§ Goal of the exercise
Set the listing down again in full, word for word, with the pictures left out.

§ Information given
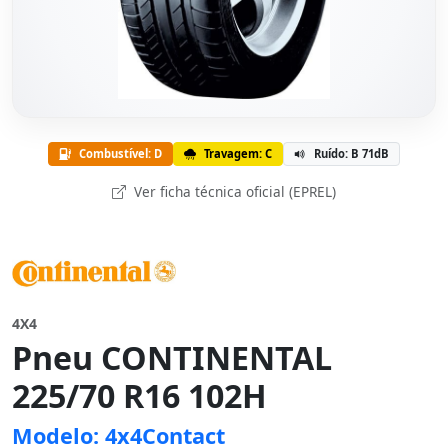
Combustível: D
Travagem: C
Ruído: B 71dB
Ver ficha técnica oficial (EPREL)
4X4
Pneu CONTINENTAL
225/70 R16 102H
Modelo: 4x4Contact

§ Answer space
Combustível: D
Travagem: C
Ruído: B 71dB
Ver ficha técnica oficial (EPREL)
4X4
Pneu CONTINENTAL
225/70 R16 102H
Modelo: 4x4Contact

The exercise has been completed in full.